For the second go-round, I tried the method of directly salting the chopped cabbage and that batch was lacking in salt.  Plus the cabbage was still really crunchy and it just tasted too "fresh".  

This last time, I soaked the cabbage as I did the first take, but paid careful attention to the time.  But even with the shorter brining time, it was still tasting rather salty after it was rinsed, so I soaked it overnight in un-salted water to see if I could pull a little more salt out of it.   And that did the trick -- the cabbage was softened, but the salt level was just right.    Yay!

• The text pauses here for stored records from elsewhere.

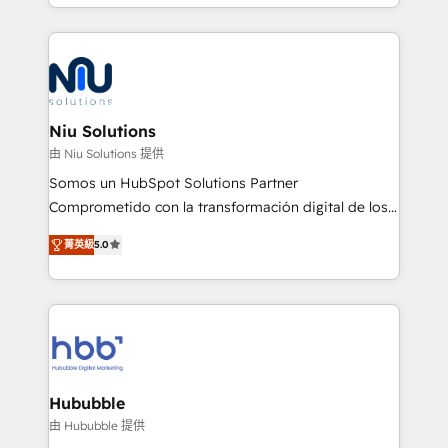
más de 6 años de experiencia, hemos liderado 100+
implementaciones conectando HubSpot con SAP,
ERPs, e-commerce, plataformas financieras,
WhatsApp y sistemas logísticos. Nuestro equipo
multicultural trabaja en español, inglés y portugués,
uniendo visión estratégica y excelencia técnica para
Niu Solutions
generar resultados medibles. Apoyamos a empresas
由 Niu Solutions 提供
de construcción, educación, tecnología, retail, e-
Somos un HubSpot Solutions Partner
commerce, salud, financieras, seguros y servicios,
Comprometido con la transformación digital de los
ayudándolas a conectar sistemas, escalar equipos y
procesos comerciales de las empresas en
tomar decisiones basadas en datos. 🌎 Highlights:
菁英級
5.0
Latinoamérica, con un enfoque en Marketing, Ventas
5+ años como partner HubSpot 100+
y Servicio al Cliente. Somos un equipo de trabajo
implementaciones en LATAM y EE. UU. Expertise en
multidisciplinario de alto rendimiento, con
integraciones vía API Top #7 HubSpot Partner
conocimiento y experiencia enfocado en: 1.
LATAM 2025 🏆 Impulsamos crecimiento con CRM +
Optimizar la eficiencia operativa de nuestros
IA en múltiples industrias. 👉 ¿Listo para transformar
clientes 2. Mejorar la experiencia del cliente 3.
tus procesos comerciales?
Asegurar resultados medibles Nos especializamos
Hububble
en bancos, seguros, e-commerce, Desarrolladores
由 Hububble 提供
Inmobiliarios y Empresas Distribuidoras de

Here are the amounts I used: 

1 large head Napa cabbage
1/2 cup kosher salt
1 cup water

Chop cabbage into large pieces and soak for 4-6 hours.  Rinse thoroughly in three changes of water and then soak another 4-6 hours (or overnight) is fresh water.  Drain and set aside.

1/4 cup rice flour
1 cup water

Mix together in a small saucepan and cook over medium heat, stirring constantly, until thickened.   Then scrape into food processor and add:

1 head garlic, clove separated and peeled
1/2 medium onion, peeled and chopped into large pieces
2" piece of ginger root, peeled and cut into thin slices
1/4 Asian pear, peeled and chopped into large pieces

Process the mixture until everything is finely chopped.

2 tablespoons fish sauce
1 teaspoons shrimp paste
1 tablespoons dried red pepper, medium grind (I don't know if it was the pepper I got or what, but it is still plenty hot with just 1 tablespoon, you'll need to adjust this to your particular taste and pepper)
1 bunch green onions, chopped into 1/2" lengths

Mix the above with the ingredients from food processor, add the reserved, drained cabbage and mix well.  Refrigerate for at least a day for the flavors to meld.